The platform issued a challenge against the Australian government’s censorship demands, notably in a post on X, when Elon Musk questioned, “Our concern is that if ANY country is allowed to censor content for ALL countries, which is what the Australian ‘eSafety Commissar’ is demanding, then what is to stop any country from controlling the entire Internet?”

Local reports identified that an Australian federal court judge has refused the request of the country’s eSafety Commissioner to extend an injunction for the removal of posts on X, featuring footage of an April attack on a priest, Bishop Mar Mari Emmanuel. The Bishop was assaulted in the middle of a sermon, an incident that garnered hundreds of thousands of views, before a temporary legal injunction was imposed on X at the behest of the eSafety Commissioner, advocating the removal of related video clips.

The situation has spurred a formidable discord between Musk and the Australian government, headlined by Prime Minister Anthony Albanese. In a verbal tug-of-war over jurisdiction, the PM accused Musk of considering himself “above Australian law,” citing the compliance of other social platforms and the bipartisan approval of the measure.

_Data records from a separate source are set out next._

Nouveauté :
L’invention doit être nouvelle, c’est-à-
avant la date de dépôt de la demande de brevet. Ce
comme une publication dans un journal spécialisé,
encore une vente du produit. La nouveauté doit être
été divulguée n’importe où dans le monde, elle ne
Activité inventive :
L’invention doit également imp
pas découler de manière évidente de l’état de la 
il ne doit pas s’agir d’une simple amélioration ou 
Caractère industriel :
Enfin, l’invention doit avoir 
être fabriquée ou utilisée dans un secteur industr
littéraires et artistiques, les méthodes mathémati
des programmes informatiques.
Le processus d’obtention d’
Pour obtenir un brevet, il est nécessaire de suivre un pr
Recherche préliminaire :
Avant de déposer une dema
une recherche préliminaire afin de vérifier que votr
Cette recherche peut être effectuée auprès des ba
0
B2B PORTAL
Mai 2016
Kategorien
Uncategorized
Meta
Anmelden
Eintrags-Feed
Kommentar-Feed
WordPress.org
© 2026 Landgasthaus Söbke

The battle staged an escalation as Musk questioned Albanese on X, “Does the PM think he should have jurisdiction over all of Earth?” and cautioned against the extension of one country’s laws to others.

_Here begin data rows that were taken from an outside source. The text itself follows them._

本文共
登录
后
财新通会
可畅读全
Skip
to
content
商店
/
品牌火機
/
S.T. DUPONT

Accusing Musk’s free speech stance as “arrogance,” the PM suggested that the matter was not about censorship but about “decency.”

Australia’s government is setting up a parliamentary committee that will investigate social media companies over “misinformation” and other “harmful” content.

And the body’s definition of what that is will range from online scams to content deemed to be “extremist.” Another issue of interest will be Facebook (Meta) announcing it will pull out of a deal that supposedly helped promote “public interest” journalism.

What the deal, first struck in 2021 and now up for renewal, came down to is Australian legacy media making millions via a bargaining code based on the premise that social companies and their platforms essentially “exploit” content belonging to those outlets.

With this latest decision to launch an investigation, authorities in that country continue to pile pressure on the companies behind major social platforms, explaining these moves as the need to ascertain what influence they have on society, specifically, people’s mental health.

The committee’s inquiry will cover algorithms used by platforms, in terms of the content they surface.

This is consistent with both Australia’s long and short-term policies aimed at tightly controlling what content (and speech) is allowed on social sites.

Although the parliamentary inquiry that’s just been announced talks about the “influence” social media content has on people, in the wake of the attacks, statements made by the likes of Communications Minister Michelle Rowland essentially revealed that the “problem” was who controls what Australians are allowed to see.

“These social media companies have enormous reach and control over what Australians see with little to no scrutiny,” Rowland was quoted as saying, apparently not giving her compatriots the benefit of the doubt of being capable of critical thinking.

Instead, Australia’s authorities seem determined to do the thinking for them, by limiting their access to online content, while, critics might say, hiding behind haughty principles such as public interest journalism, harm reduction, democracy, and of course, “the war on disinformation.”